Fragmento extraído de la novela
El padre de Frankenstein
de Christopher Bram
¿Dónde podíamos amarnos? Nunca en esa tumba abierta, un lugar decididamente público. Y si alguien le daba por salir, lo acribillaban a balazos en un abrir y cerrar de ojos. ¿Por la noche tal vez? ¿Debajo del alambre de espino oxidado? ¿Mientras los reflectores parpadeaban como estrellas encima de nuestras cabezas? ¡Qué romántico! De conocimiento carnal, nada. Carnicería eso sí. Era imposible amar el cuerpo humano en esas circunstancias. Una sonrisa tal vez o una risa, pero no un cuerpo, no cuerpos tan sucios y menos cuando ya nos conocíamos demasiado íntimamente. Hay pocas vistas menos apetitosas que cinco o seis hombres sentados en batería en las letrinas con los pantalones en los tobillos y quitándose los piojos. Se podía amar el alma de esos hombres, pero no la carne. Nuestro amor era casto y sentimental. No sé quién ni cómo pero le dieron. Cayó antes de un mes, antes de que pudiera volverse tan anónimo y prescindible como los demás. Si hubiera aguantado un poquito más, es probable que hoy me acordara de él. No es que haya nada especial que recordar. Salvo… sí, una mañana, al salir el sol.
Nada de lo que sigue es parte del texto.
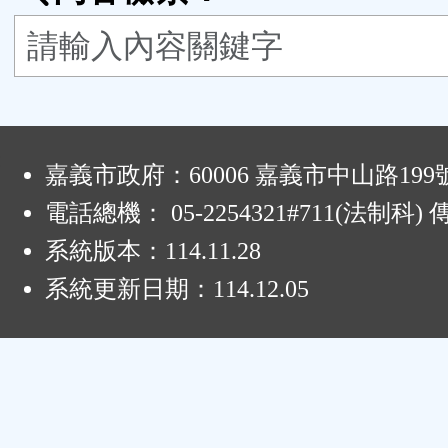
能
按
鈕
:
區
嘉義市政府：60006 嘉義市中山路199
電話總機： 05-2254321#711(法制科
系統版本：
114.11.28
系統更新日期：
114.12.05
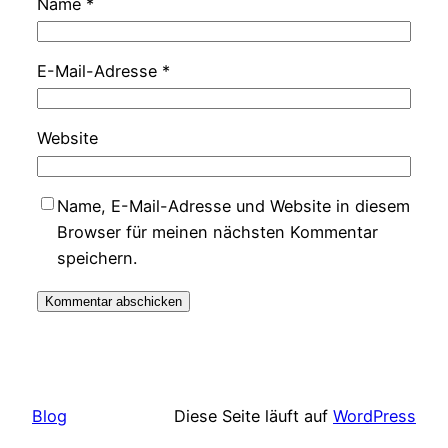
Name
*
E-Mail-Adresse
*
Website
Name, E-Mail-Adresse und Website in diesem
Browser für meinen nächsten Kommentar
speichern.
Blog
Diese Seite läuft auf
WordPress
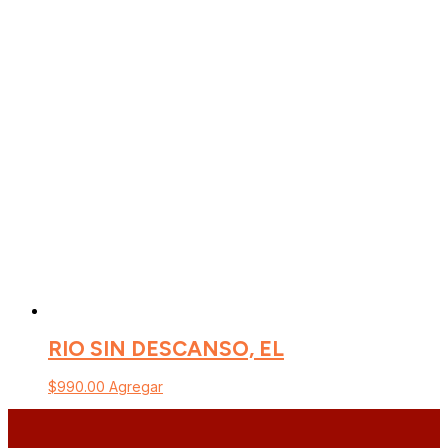
RIO SIN DESCANSO, EL
$
990.00
Agregar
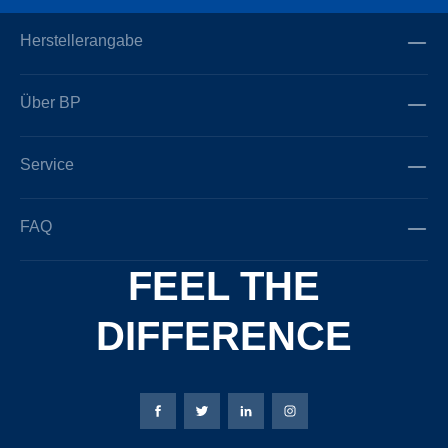
Herstellerangabe
Über BP
Service
FAQ
FEEL THE
DIFFERENCE
Bierbaum-Proenen Facebook-Seite
Bierbaum-Proenen Twitter Seite
Bierbaum-Proenen LinkedIn 
Bierbaum-Proenen Ins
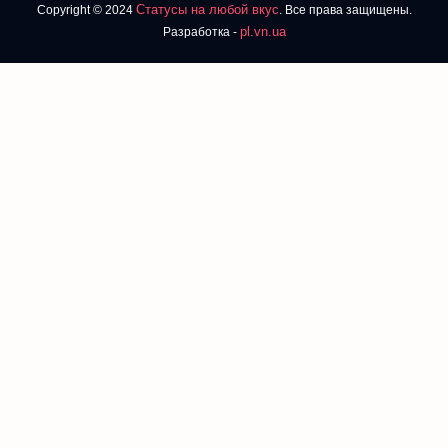
Статусы на любой вкус
Copyright © 2024
. Все права защищены.
pl.vn.ua
Разработка -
Nuestra pequeña franja de cielo estaba ese día de un azul radiante. Es raro ver que incluso allí podía haber días en que el tiempo bastaba para hacernos felices. Se necesita tan poco. Barnett y yo estábamos de pie, hundidos en un montón de porquería que nos llegaba hasta los tobillos, y yo me puse a enseñarle el paisaje de esa tierra de nadie por el periscopio. Era hermoso, había color, el alambre de espino es como oro cobrizo, el agua de los charcos abiertos por los proyectiles verde de algas, y le cielo de un azul claro del Quattrocento. Y yo a su lado, pegado a un muchacho alto y con las mejillas rojas como dos manzanas que me quería y confiaba en mí. No le besé, pero puede que le pasara un brazo por el hombro. Espero haberlo hecho.